Insomma, succede che per una volta Amazon si comporta da gigante buono. E che finalmente, in Italia, aumenta gli stipendi del personale che lavora nella logistica.

Un incremento del 21% rispetto al 2019, perfino superiore all’inflazione, che nel frattempo è aumentata del 16%.

Un aumento che è dell’8% più alto rispetto a quanto previsto dal contratto collettivo nazione del settore Logistica e Trasporti per il salario di ingresso.

Ancora, un miglioramento che interessa pressoché tutte le 18.000 persone che lavorano stabilmente per l’azienda.

Una notizia che avrebbe potuto occupare numerosi titoli di giornali, ma che è stata oscurata da quanto avvenuto negli Stati Uniti.

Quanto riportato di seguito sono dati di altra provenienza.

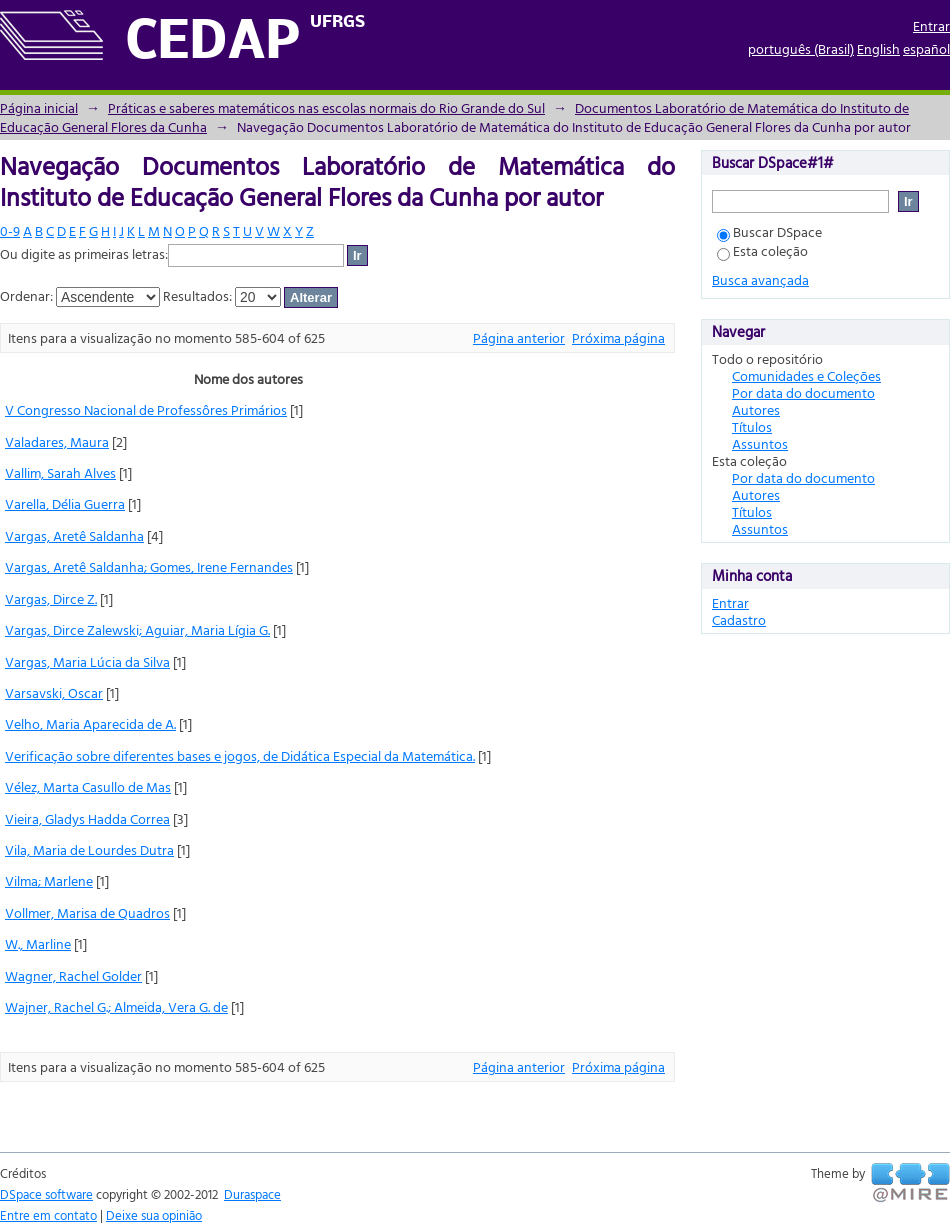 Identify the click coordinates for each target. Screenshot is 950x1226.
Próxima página (618, 337)
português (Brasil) (801, 48)
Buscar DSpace (769, 231)
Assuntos (760, 443)
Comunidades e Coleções (806, 375)
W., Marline (38, 943)
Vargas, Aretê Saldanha (74, 535)
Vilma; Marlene (49, 880)
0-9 (10, 230)
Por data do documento (803, 392)
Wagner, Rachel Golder (73, 975)
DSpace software (46, 1194)
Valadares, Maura (57, 441)
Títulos (752, 426)
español (926, 48)
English (878, 48)
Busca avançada (760, 279)
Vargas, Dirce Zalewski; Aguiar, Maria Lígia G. (137, 629)
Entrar (931, 25)
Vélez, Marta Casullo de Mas (88, 786)
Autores (756, 409)
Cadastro (739, 619)
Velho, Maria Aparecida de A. (90, 723)
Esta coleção (762, 250)
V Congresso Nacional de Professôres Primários (146, 409)
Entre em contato (48, 1215)
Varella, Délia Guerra (65, 503)
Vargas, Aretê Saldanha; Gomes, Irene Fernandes (149, 566)
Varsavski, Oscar (54, 692)
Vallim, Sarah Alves (60, 472)
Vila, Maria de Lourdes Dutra (89, 849)
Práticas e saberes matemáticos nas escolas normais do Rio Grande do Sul (326, 107)
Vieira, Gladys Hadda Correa (87, 818)
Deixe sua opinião (154, 1215)
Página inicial (39, 107)
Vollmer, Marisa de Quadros (87, 912)
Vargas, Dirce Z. (51, 598)
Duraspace (252, 1194)
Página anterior (519, 337)
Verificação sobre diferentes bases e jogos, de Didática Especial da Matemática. (240, 755)
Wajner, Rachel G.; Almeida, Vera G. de (116, 1006)
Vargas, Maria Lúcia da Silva (87, 661) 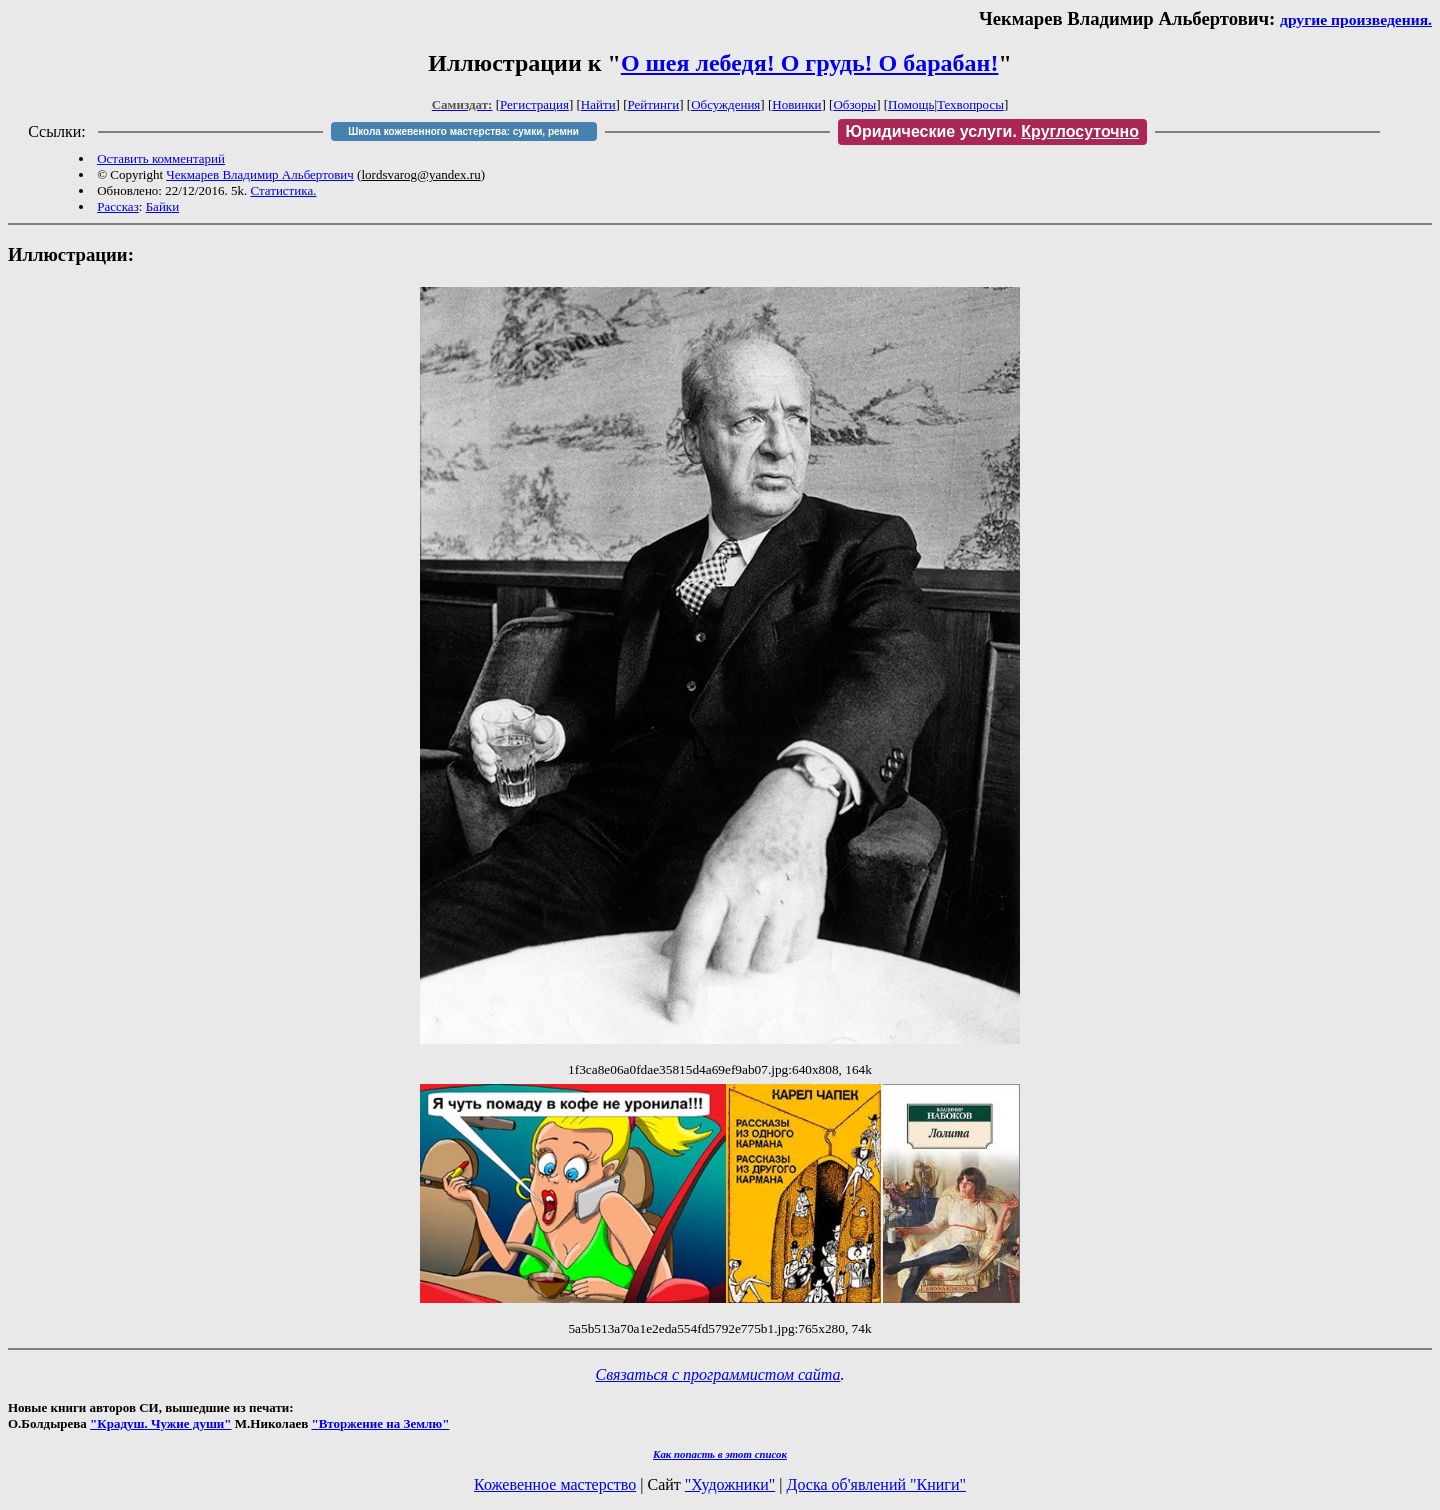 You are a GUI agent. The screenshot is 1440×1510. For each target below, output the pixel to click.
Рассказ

Cosa è successo negli Usa?

Mentre in Italia Amazon stava dando il buon esempio, in America la Federal Trade Commission (Ftc), insieme a 17 Stati, ha denunciato l’azienda per condotta illegale e anti-concorrenziale.

La risposta del colosso non si è fatta attendere, ovviamente, ed è stata affidata al capo dell’ufficio legale David Zapolsky.

La sua dichiarazione suonava più o meno così: voi ci fate la guerra, noi alziamo i prezzi e rallentiamo le consegne, i consumatori (che del resto sono anche cittadini ed elettori) se la riprenderanno con voi.

Come mai la Ftc è andata all’attacco?

Come sempre, i dati ci aiutano, quindi partiamo da lì.

Amazon attualmente copre il 40% delle vendite online e genera circa 500 miliardi di dollari ogni anno. Un bel salto di qualità rispetto al 1995, quando è nata con l’obiettivo di essere semplicemente una libreria online.

E, mi verrebbe da dire, una perfetta rappresentazione del sogno americano: la possibilità di diventare mostruosamente ricchi, partendo da una semplice idea iniziale.

Il problema ora, però, secondo la Ftc, sta proprio nel fatto che l’azienda sia cresciuta troppo, che di fatto rappresenti un monopolio nella vendita online e nella logistica e che abbia creato un sistema nel quale, se non vendi online su Amazon, sostanzialmente non esisti.

Amazon non è sola: negli ultimi anni, il Dipartimento di Giustizia americano, insieme alla Federal Trade Commission, hanno aperto indagini anche su Apple, Facebook e Google.

Il faro è quindi ora puntato sui colossi, soprattutto nel settore delle Big Tech. E insieme al faro, a essere puntato è anche il giudizio collettivo, con uno strisciante senso di indignazione (anche da parte di chi, nel segreto della propria stanza, di questi colossi è cliente e ne acquista i servizi).

Il senso del capitalismo

Non mi si fraintenda: è giusto che le aziende, soprattutto e di dimensioni colossali e con potere di influenza come quelle che hanno società come Amazon, siano soggette a controlli e verifiche.

Però. Il principio fondante del sistema capitalistico nel quale viviamo è proprio quello dell’accumulazione. Accumulazione di capitale, di ricchezza, di quote di mercato.

La spinta alla crescita è insita nel modello stesso. L’ideale di base di questo sistema risiede nell’espansione infinita e a questo ideale sono soggette non solo le imprese, ma perfino le economie nazionali.

Il nostro focus ossessivo sulla crescita del Pil ne è una manifestazione piuttosto evidente: bisogna sempre che la ricchezza prodotta dai Paesi sia in crescita costante.

E allora, mi pare ci sia una certa ipocrisia di fondo. Se la spinta è verso la crescita, perché spaventarsi di fronte alle Big Tech? Ma soprattutto: è sufficiente denunciare e avviare indagini?

O non potremmo una volta e per tutte cogliere l’occasione e gli spunti che derivano da una riflessione collettiva per spingere la frontiera un po’ più in là e mettere in discussione l’intero sistema?